After getting a standing ovation from a pro-abortion rights group that helped him win the governor’s race, Gov. Pat Quinn revealed Thursday that he would be meeting with the state’s 13 Catholic bishops next month to discuss abortion and other issues.
“We hope that you can make time in your schedule so that we might speak together about several topics, the first being your personal approval of laws permitting the killing of unborn children,” the bishops wrote to Quinn in a letter Wednesday.
Two dozen protestors, including some fellow members of Quinn’s Catholic faith, stood outside the Personal PAC luncheon at the Hilton and Towers Thursday, some holding signs that read, “Shame on pro-abortion ‘Catholic’ Gov.

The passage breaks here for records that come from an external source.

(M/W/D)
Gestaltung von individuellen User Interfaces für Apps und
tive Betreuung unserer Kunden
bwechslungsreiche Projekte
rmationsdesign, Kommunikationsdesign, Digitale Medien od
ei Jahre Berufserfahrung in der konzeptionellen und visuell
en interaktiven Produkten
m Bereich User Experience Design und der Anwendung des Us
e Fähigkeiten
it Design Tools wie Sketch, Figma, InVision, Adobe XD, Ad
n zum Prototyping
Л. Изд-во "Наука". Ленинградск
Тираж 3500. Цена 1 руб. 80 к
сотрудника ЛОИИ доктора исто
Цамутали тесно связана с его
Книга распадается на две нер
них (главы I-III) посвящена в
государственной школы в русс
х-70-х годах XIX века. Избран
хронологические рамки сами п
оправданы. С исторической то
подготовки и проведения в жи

Pat Quinn.”
Chicago’s Cardinal Francis George initially scolded Quinn for agreeing to speak at the luncheon, until George was told that Quinn was giving an award to a rape victim, Jennie Goodman. George then softened his criticism of the governor.

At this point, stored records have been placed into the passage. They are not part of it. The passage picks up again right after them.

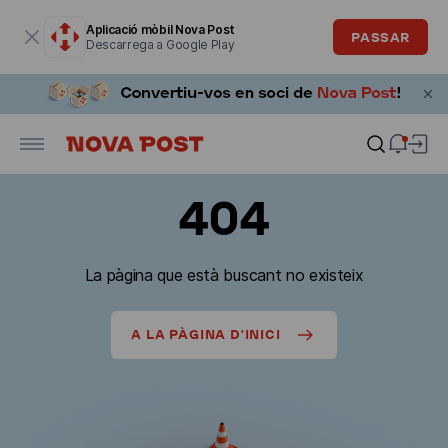
La finestra modal està oberta
Aplicació mòbil Nova Post
PASSAR
Descarrega a Google Play
404
La pàgina que està buscant no existeix
A LA PÀGINA D'INICI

Quinn said he is happy to “meet and have a robust dialogue” with the bishops about abortion and about Quinn’s signing of a law barring discrimination against gay couples who want to adopt.

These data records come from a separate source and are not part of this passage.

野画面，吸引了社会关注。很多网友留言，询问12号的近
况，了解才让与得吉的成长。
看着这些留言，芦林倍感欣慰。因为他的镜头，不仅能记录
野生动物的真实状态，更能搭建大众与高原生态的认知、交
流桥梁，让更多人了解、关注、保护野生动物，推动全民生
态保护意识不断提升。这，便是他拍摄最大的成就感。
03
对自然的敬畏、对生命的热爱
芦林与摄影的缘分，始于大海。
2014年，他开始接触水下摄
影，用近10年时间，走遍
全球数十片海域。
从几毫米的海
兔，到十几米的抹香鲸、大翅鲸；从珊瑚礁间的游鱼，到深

The law “has been used to drive Catholic Charities in our dioceses from caring for foster children and from sponsoring adoptions,” the bishops said in their letter. Quinn said he thought the church should be able to live with the law.
The state ended contracts with Catholic Charities over the summer after they refused to place foster and adoptive children in the homes of gay couples in those in civil unions.
The state says the policy violates the Illinois Religious Freedom Protection and the new Civil Union Act.
Quinn said he would meet with the bishops led by Cardinal George at his Chicago office Dec. 16.
Quinn did not shy from his religion at Thursday’s luncheon where some $400,000 to $500,000 was raised to fund candidates who support abortion rights. Quinn even quoted the Bible in explaining why he agreed to present the award to Goodman, who now counsels rape victims.
“I think the essence of my faith is service,” Quinn said. “Service to others is the rent we pay for our place on God’s earth. Martin Luther King said everyone can be great because everyone can serve. … Jennie has found that ethic of service.”
Quinn gave Goodman a big hug to thunderous applause. Goodman starred in a television commercial Personal PAC spent $250,000 airing in the final days of the campaign for governor, helping Quinn eke out a narrow victory over anti-abortion Republican Bill Brady.
“You took a lot of heat over giving me this award, and I hope you know I was by your side cheering you on,” Goodman told Quinn.
Had Brady won, “he would be signing one anti-abortion bill after another,” Personal PAC Executive Director Terry Cosgrove told attendees. Cosgrove praised Quinn, saying “He stands up for what he believes in.” Turning to Quinn, Cosgrove shouted down to him, “Governor, I think that’s the Irish Catholic in us, isn’t it?”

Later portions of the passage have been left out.